Here are some items that you may find of interest:

1) London’s LGBT Catholics Young Adults Group, which is affiliated with the Diocese of Westminster, will be hosting a workshop for family members of LGBT+ people on Saturday, November 4, 2017. Msgr. Keith Barltrop, who heads LGBTQI outreach for the Diocese, will be speaking along with Catholic family members of LGBT people. For more information, contact [email protected].

2) Pride celebrations last month were particularly joyful in Malta where same-gender marriages had become legalized September 1, 2017, reported The Independent. The highly-Catholic nation’s legislators legalized equal marriage rights in a 66-1 vote this past July. Malta is considered by many observers to be Europe’s most LGBT-friendly country for its legal advances on transgender rights and other LGBT issues.

3) A lesbian couple in Michigan, Kristy and Dana Dumont, is suing the state government over its affiliation with faith-based adoption providers after Catholic Charities and another Christian social service agency denied their request to adopt a child. The Michigan Catholic Conference, which is not named as a defendant, said the lawsuit is “mean-spirit, divisive, and intolerant,” reported the Lansing State Journal.

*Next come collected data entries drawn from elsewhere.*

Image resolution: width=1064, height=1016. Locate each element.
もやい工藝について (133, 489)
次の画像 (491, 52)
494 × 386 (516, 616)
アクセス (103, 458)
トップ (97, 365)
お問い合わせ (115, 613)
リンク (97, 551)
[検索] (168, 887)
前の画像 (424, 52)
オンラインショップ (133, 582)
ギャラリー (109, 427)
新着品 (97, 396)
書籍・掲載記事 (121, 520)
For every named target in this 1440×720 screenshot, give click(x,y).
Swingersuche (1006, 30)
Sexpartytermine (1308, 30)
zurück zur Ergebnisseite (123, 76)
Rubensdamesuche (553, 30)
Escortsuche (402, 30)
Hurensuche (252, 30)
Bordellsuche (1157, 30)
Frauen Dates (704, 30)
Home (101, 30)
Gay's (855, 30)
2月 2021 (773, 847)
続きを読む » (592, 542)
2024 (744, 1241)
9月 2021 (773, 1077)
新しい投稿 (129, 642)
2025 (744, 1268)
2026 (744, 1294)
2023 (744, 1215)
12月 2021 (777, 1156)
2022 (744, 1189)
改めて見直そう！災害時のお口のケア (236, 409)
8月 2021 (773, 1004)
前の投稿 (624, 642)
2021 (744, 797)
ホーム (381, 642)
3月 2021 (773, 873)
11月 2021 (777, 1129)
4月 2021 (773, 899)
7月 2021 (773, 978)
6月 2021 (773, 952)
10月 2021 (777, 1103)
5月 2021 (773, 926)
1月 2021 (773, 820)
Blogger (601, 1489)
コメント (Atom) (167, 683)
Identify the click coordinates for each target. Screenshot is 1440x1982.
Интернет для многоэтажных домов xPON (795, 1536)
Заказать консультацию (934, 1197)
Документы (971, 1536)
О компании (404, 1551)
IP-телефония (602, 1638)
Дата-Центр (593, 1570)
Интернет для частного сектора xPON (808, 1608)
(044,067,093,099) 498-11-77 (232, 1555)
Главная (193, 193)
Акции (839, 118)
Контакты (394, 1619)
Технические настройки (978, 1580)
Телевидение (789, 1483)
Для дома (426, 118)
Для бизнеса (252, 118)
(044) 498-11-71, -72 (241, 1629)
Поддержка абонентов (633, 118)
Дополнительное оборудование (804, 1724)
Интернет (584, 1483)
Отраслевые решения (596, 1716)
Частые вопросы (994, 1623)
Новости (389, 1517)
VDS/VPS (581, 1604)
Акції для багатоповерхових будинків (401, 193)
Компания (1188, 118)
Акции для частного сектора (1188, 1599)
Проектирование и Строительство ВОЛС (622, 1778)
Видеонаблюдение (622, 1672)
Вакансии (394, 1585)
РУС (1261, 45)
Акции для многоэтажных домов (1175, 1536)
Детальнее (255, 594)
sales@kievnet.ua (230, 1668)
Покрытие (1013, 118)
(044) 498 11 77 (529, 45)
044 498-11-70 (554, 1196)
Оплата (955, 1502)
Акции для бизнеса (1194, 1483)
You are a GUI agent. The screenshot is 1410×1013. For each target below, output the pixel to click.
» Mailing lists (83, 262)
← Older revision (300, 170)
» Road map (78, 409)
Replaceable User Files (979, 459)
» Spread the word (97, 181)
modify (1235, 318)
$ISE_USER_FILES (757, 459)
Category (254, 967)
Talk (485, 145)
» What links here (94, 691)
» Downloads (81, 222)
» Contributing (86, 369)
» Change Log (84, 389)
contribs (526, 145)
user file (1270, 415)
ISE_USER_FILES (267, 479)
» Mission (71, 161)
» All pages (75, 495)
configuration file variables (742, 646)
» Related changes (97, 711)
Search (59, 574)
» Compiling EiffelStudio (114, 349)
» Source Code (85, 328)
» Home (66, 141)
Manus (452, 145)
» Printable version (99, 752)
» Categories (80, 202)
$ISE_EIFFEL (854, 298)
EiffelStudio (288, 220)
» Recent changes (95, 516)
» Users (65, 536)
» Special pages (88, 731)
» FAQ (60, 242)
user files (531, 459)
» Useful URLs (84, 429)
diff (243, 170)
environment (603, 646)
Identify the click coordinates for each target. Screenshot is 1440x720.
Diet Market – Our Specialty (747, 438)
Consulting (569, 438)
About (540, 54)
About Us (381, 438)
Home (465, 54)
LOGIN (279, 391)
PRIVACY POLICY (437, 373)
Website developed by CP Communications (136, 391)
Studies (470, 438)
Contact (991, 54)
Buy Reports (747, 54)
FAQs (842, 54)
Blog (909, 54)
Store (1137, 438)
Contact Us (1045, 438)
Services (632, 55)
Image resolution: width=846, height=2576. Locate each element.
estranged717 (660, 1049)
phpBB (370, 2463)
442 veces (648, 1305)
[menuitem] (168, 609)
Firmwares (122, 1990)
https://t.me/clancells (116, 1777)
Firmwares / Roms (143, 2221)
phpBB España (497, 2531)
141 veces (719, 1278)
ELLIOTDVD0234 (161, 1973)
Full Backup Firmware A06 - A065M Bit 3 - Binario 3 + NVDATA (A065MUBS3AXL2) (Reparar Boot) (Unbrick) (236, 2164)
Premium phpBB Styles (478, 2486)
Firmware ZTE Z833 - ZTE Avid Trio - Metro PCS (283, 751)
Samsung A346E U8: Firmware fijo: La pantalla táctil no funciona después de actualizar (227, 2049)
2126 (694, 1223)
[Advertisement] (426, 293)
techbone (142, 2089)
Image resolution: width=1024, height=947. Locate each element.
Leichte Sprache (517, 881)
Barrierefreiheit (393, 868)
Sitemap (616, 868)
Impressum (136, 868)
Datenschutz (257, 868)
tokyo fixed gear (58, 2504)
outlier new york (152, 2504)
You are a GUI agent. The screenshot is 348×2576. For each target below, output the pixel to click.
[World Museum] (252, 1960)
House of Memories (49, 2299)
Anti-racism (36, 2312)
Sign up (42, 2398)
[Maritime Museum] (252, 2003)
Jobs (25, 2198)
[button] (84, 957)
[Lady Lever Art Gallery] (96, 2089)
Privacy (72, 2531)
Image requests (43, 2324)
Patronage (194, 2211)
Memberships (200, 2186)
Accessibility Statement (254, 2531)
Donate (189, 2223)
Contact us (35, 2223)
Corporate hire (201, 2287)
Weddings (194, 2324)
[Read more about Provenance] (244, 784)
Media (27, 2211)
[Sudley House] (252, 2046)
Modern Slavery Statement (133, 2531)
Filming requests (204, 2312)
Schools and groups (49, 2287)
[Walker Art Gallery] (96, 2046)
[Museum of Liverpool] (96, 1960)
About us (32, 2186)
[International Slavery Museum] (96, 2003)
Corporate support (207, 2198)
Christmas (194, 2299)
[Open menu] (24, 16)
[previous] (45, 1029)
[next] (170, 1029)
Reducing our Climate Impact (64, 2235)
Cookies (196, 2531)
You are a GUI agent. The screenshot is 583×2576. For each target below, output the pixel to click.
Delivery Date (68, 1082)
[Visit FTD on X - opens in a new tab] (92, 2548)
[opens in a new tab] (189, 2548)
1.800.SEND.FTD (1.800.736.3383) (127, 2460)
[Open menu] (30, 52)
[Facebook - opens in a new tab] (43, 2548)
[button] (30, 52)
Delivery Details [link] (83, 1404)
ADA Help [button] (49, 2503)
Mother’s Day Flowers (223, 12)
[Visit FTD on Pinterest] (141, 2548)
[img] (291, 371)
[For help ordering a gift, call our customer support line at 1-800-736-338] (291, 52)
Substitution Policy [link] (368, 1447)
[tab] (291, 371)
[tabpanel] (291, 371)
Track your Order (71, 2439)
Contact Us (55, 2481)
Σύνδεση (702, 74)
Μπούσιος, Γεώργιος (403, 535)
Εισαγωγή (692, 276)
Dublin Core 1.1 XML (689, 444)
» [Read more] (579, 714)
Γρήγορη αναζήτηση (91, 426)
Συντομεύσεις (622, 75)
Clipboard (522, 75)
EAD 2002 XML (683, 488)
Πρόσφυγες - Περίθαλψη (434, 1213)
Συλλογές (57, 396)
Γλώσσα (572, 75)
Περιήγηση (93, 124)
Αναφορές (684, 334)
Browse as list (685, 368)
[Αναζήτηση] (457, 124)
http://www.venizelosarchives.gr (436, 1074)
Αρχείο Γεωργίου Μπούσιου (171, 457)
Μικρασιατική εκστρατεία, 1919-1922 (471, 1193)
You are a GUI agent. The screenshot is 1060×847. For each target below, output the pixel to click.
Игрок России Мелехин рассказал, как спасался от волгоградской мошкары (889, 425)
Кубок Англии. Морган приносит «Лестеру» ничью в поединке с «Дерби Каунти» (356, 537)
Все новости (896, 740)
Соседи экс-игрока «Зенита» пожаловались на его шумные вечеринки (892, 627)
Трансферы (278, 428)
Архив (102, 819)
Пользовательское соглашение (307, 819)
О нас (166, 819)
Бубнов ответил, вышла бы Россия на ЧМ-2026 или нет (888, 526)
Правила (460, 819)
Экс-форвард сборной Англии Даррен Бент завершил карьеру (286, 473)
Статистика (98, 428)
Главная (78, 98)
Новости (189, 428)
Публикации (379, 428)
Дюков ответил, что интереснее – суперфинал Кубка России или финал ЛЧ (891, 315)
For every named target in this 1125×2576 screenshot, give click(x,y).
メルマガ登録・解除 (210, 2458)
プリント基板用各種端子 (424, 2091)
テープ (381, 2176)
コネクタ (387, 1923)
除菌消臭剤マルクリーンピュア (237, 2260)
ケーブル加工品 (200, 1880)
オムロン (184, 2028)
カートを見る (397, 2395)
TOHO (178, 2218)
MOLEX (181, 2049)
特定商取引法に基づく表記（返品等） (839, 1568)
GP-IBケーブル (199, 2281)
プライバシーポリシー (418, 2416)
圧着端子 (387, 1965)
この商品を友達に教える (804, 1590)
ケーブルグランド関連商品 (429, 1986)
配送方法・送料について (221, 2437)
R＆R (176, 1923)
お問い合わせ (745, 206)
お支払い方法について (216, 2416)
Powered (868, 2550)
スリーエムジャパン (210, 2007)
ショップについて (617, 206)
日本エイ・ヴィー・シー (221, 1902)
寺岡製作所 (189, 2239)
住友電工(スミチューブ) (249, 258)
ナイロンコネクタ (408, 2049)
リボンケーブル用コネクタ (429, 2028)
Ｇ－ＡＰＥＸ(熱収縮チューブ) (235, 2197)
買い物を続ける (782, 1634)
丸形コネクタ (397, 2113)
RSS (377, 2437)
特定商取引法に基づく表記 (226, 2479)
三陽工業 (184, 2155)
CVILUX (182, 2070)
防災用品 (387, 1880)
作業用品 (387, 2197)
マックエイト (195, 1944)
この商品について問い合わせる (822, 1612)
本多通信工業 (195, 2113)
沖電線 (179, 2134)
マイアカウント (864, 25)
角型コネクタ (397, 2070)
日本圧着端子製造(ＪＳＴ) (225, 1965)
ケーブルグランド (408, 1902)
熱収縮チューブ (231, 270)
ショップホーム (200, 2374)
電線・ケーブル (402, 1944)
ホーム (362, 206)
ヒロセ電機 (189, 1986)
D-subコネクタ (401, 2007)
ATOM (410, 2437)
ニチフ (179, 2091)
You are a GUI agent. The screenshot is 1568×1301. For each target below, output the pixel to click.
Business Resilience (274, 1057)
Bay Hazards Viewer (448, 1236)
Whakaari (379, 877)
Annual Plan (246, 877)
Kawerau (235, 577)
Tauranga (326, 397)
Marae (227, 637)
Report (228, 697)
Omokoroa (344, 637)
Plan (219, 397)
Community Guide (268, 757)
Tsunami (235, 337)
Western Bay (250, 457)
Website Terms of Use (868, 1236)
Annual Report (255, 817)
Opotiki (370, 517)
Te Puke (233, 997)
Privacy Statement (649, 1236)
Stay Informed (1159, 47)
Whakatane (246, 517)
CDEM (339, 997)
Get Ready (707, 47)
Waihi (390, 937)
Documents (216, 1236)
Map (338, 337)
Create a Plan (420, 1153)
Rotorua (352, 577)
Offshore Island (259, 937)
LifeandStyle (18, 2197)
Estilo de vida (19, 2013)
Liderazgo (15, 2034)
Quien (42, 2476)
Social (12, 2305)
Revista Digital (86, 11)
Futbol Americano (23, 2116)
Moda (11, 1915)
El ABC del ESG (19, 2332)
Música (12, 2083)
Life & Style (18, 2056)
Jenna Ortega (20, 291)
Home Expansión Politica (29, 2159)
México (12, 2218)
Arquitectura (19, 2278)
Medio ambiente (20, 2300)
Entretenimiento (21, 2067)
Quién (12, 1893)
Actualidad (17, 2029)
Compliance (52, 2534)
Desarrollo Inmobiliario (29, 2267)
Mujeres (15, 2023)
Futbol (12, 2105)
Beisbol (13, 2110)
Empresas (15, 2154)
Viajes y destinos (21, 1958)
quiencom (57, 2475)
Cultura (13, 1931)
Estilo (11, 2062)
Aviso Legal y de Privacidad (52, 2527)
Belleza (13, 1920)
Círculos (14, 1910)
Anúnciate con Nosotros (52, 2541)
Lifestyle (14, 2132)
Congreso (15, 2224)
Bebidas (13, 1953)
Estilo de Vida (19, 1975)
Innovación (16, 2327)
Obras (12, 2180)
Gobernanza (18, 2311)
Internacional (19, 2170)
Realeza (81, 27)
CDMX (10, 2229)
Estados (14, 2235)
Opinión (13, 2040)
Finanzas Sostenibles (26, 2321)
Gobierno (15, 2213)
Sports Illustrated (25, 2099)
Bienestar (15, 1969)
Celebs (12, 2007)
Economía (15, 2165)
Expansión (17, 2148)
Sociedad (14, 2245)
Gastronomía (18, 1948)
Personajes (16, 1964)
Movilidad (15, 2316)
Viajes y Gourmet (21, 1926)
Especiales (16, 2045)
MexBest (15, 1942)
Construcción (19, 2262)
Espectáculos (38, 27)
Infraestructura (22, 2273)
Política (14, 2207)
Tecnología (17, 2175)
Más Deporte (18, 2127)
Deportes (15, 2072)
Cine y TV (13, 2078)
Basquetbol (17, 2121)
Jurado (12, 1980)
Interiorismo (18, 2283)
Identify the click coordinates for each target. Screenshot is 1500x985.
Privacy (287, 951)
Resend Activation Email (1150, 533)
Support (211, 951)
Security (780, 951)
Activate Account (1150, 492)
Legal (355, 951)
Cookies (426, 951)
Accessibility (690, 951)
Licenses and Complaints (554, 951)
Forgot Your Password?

4) Following a Catholic bishop’s call for a play about a transgender depiction of Jesus to be totally banned, a civil judge in Brazil has done just that, according to The Scotsman. Artist Jo Clifford was legally barred from producing “The Gospel According to Jesus, Queen of Heaven,” which depicts Jesus as a transgender woman. Clifford responded to Bishop Tomé Ferreira da Silva of São José do Rio Preto, who called for the ban, by saying the play is indeed respectful because it shows Jesus “among the rejected and despised.”

5) Sr. Jeannine Gramick, SL, co-founder of New Ways Ministry, recently wrote about the “call to embrace the other” for Global Sisters Report. Writing about ecumenical relations in England, where she visited this summer, Gramick wrote words quite relevant for LGBT ministry, too:

“By embracing the other, we learn to overcome our prejudice toward those who are different from us. . .To embrace the other means extending a hand of friendship to those who may be strangers and helping the marginalized to aspire to new horizons. It means challenging a system that claims that some people are less deserving than others. To embrace the other is to underscore the good in each person and help to bring out their best.”